Alfalasi emphasized that DTC remains at the forefront of innovation in the mobility sector, enhancing Dubai’s transportation infrastructure and ensuring that the emirate retains its status as a premier business and tourism hub. He highlighted that, prioritizing accessibility and innovation, they have partnered with mobility leader Bolt to introduce its advanced platform in Dubai, which would significantly broaden their customer base by including Bolt’s existing global users, creating new revenue opportunities for DTC.

Additionally, he expressed optimism for the future, saying that it is underpinned by ongoing strategic initiatives and Dubai’s prominent role as a family, business, and leisure destination, supported by strong macroeconomic trends that encourage population growth and urban development. He concluded that combined, these elements would contribute to sustainable long-term growth.

Operational highlights

Dubai Taxi Company continued to advance its operations during this period. The company secured 300 new taxi licenses at the Road and Transport Authority auction in the third quarter, boosting its market share in Dubai’s taxi sector to 46 percent. These additional taxis are projected to generate an extra AED100 million in annual revenue, with 25 percent of the new licenses allocated for electric taxis, reinforcing the company’s commitment to sustainability and the UAE’s net-zero emissions target by 2050.

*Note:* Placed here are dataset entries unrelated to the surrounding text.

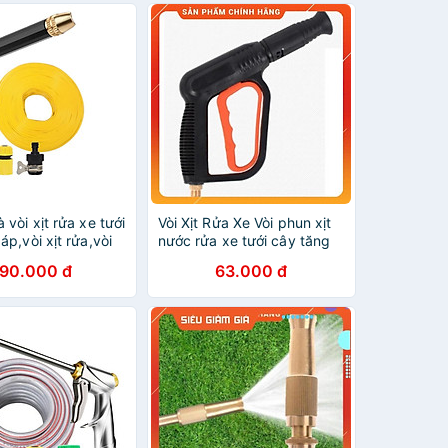
 vòi xịt rửa xe tưới
Vòi Xịt Rửa Xe️ Vòi phun xịt
áp,vòi xịt rửa,vòi
nước rửa xe tưới cây tăng
 810-2621-1 (dây
áp lực 206660
190.000 đ
63.000 đ
 cút nối đen)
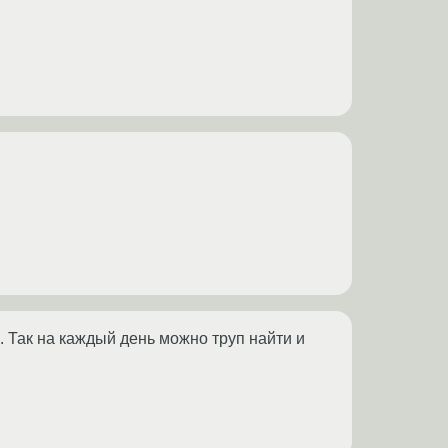
 Так на каждый день можно труп найти и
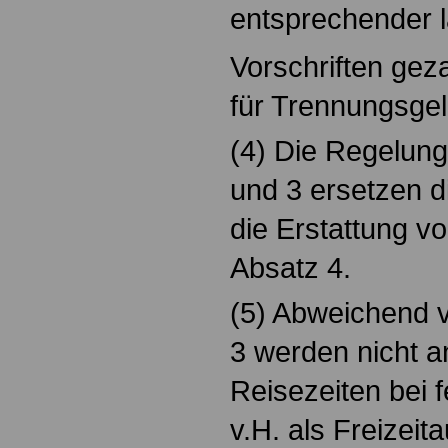
entsprechender l
Vorschriften gez
für Trennungsge
(4) Die Regelung
und 3 ersetzen d
die Erstattung v
Absatz 4.
(5) Abweichend v
3 werden nicht 
Reisezeiten bei f
v.H. als Freizeit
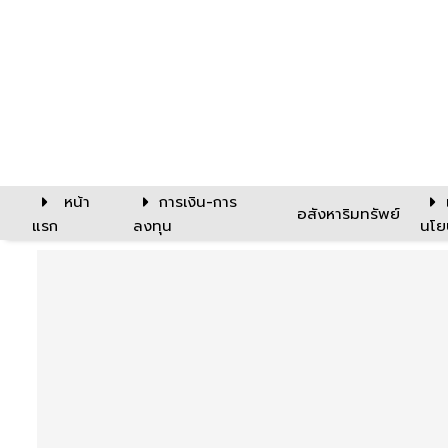
หน้า
การเงิน-การ
อสังหาริมทรัพย์
แรก
ลงทุน
นโย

Additionally, post-period, DTC announced its partnership with Bolt, the global shared mobility platform, which will see Bolt launch its e-hailing system in Dubai, granting DTC exclusive operational rights in the emirate. This partnership will enable DTC to capture a greater share of the taxi and e-hailing market, contributing to Dubai’s goals of transitioning 80 percent of taxi rides to e-booking in the coming years. DTC will leverage the infrastructure and technology provided by Bolt, benefiting from the company’s global presence to attract a broader customer base of tourists and business travelers visiting Dubai.

Outlook

DTC maintains a positive outlook across all its business segments, supported by Dubai’s robust economic landscape and an anticipated resident population Compound Annual Growth Rate (CAGR) of 2.8 percent from 2023 to 2040, alongside a forecasted tourist visitor CAGR of 20.5 percent from 2023 to 2025. During this period, Dubai Airports raised its annual passenger forecast to 93 million for 2024, with passengers whose final destination is Dubai constituting 60 percent of the airport’s total traffic today, up from 40 percent pre-pandemic. This trend underscores the city’s growing appeal as a business and tourism destination. Furthermore, the International Monetary Fund (IMF) has projected a 4 percent expansion for the UAE economy this year, increasing to 5.1 percent by 2025.

In addition, Dubai recently unveiled its largest government budget for the 2025-2027 period, totaling AED272 billion, with 46 percent of next year’s budget dedicated to infrastructure development, including enhancements to the road network.